Sheriff recommends that future maternal-stress research focus on identifying the mechanisms that allow offspring to modulate exposure to maternal stress, and examining the indirect, alternate maternal mechanisms of influence that can shape the evolution of maternal-stress effects.

Future research should also examine the environmental regulation and dynamic nature of the environment-mother interaction to enhance understanding of the evolution of adaptive maternal stress effects. Researchers should measure fitness outcomes under real-life -- either free-living or semi-natural -- conditions to assess the adaptive potential of stress-induced phenotypes.

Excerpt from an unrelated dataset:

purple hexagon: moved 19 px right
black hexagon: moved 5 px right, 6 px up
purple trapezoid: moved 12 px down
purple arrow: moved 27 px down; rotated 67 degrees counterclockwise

Another area to examine is fitness outcomes across pre-natal and post-natal environments to better understand the interaction between altered offspring phenotype and environmental variation. Researchers also should examine the potential for evolved, adaptive maternal-stress effects to either limit or enhance fitness outcomes, and therefore population viability.
This study was an international collaborative effort and Sheriff assembled a team including Alison Bell, University of Illinois; Rudy Boonstra, University of Toronto Scarborough; Ben Dantzer, University of Michigan; Sophia Lavergne, University of Toronto Scarborough; Katie McGhee, University of the South; Kirsty MacLeod, Department of Ecosystem Science and Management, Huck Institutes of the Life Sciences, Penn State; Laurane Winandy, Universite of Toulouse and Station d'Ecologie Théorique et Expérimentale; Cedric Zimmer, Cornell University; and Oliver Love, University of Windsor.

The National Science Foundation, the National Institutes of Health and the Fyssen Foundation Post-Doctoral Fellowship supported this work.